PROBLEM TO WORK ON: Report every line in the records below that holds the word "шейвер".

PROVIDED MATERIAL:

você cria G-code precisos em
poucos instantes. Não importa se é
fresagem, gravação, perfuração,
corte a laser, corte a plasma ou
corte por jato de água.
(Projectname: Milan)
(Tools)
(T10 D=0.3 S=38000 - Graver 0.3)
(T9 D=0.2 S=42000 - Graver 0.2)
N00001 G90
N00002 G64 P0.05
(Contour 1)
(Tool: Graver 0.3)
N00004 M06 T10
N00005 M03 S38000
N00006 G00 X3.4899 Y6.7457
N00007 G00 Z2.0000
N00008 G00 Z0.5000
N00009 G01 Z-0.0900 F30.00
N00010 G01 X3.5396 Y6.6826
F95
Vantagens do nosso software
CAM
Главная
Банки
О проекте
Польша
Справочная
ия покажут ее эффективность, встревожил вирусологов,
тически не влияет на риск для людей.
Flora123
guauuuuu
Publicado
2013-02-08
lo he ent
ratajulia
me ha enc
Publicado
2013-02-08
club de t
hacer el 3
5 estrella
--
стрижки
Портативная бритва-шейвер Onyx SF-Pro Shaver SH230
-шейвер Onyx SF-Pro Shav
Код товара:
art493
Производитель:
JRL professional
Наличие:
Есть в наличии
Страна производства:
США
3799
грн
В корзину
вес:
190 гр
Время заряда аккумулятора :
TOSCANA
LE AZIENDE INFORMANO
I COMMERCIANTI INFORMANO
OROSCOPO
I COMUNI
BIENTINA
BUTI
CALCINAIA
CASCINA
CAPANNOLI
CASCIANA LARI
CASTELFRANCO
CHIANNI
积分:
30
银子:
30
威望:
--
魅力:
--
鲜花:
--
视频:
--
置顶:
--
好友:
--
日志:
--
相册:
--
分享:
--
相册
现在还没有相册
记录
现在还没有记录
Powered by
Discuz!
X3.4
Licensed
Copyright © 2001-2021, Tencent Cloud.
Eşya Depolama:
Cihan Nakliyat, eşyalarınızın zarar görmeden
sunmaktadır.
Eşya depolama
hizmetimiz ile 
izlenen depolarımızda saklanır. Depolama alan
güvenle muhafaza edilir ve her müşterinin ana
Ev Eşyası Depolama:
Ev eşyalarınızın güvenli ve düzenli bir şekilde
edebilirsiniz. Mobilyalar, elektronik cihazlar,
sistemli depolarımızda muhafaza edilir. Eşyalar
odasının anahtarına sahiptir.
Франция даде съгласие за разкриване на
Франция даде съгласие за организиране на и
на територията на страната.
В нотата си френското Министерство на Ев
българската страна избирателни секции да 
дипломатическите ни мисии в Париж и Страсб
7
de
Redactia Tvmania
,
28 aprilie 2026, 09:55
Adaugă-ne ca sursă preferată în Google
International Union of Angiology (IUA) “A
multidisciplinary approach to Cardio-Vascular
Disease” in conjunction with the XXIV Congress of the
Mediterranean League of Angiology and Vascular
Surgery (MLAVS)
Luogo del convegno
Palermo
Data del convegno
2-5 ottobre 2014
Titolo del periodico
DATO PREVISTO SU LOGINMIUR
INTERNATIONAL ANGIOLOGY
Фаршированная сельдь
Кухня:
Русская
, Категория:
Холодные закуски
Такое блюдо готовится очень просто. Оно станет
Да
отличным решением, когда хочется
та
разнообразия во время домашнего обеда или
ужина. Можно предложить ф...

YOUR RESPONSE:
Портативная бритва-шейвер Onyx SF-Pro Shaver SH230
-шейвер Onyx SF-Pro Shav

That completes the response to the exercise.